Powell v. Kent (Lawyers Weekly No. 011-017-18, 9 pp.) (John Arrowood, J.) Appealed from Haywood County Superior Court (Sharon Tracey Barrett, J.) N.C. App.
Holding: Although plaintiff instituted an action within the three-year limitations period applicable to automobile negligence actions and properly served the individual defendants, the uninsured motorist carrier was not served with the summons and complaint until after the expiration of the three-year statute of limitations. Accordingly, we are compelled to hold that the trial court did not err by granting summary judgment in favor of the UM carrier.

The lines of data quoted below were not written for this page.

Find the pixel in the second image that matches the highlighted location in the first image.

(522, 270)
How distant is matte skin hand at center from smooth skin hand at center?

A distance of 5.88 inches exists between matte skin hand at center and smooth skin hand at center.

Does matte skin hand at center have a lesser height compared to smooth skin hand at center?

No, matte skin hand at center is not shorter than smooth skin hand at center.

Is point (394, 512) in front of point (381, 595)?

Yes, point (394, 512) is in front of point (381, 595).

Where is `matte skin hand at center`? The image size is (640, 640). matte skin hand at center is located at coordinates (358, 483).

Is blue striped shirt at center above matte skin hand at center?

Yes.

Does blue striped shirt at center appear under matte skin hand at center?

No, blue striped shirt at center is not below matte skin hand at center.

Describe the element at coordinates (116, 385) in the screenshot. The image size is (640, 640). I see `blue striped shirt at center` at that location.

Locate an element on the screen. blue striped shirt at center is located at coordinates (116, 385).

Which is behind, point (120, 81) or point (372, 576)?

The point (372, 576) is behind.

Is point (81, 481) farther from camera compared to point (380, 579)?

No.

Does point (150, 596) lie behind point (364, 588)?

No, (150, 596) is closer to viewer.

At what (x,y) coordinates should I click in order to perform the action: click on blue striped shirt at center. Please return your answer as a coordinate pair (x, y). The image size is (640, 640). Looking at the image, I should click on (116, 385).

Thomas v. Washington, 136 N.C. App. 750, 525 S.E.2d 839, disc. review denied, 352 N.C. 598, 545 S.E.2d 223 (2000), and Davis v. Urquiza, 233 N.C. App. 462, 757 S.E.2d 327 (2014), hold that the three-year tort statute of limitations, which begins running on the date of an accident, applies to the UM carrier. These holdings appear to be inconsistent with other applications of the statute of limitation which hold that cases are timely when filed within the statute of limitation, with service of process permitted within the time frames set forth in N.C. R. Civ. P. 4, even when service is accomplished after the statute of limitation has expired.
While we are unable to discern any requirement in G.S. § 20-279.21(b)(3)(a) that specifically requires in an uninsured motorist action that service of process also be accomplished before the date the statute of limitation expires, we are bound by the prior determinations in Thomas and Davis. Given this inconsistent application of the statutes of limitation for similarly situated litigants, this situation appears ripe for determination or clarification by our Supreme Court or the Legislature.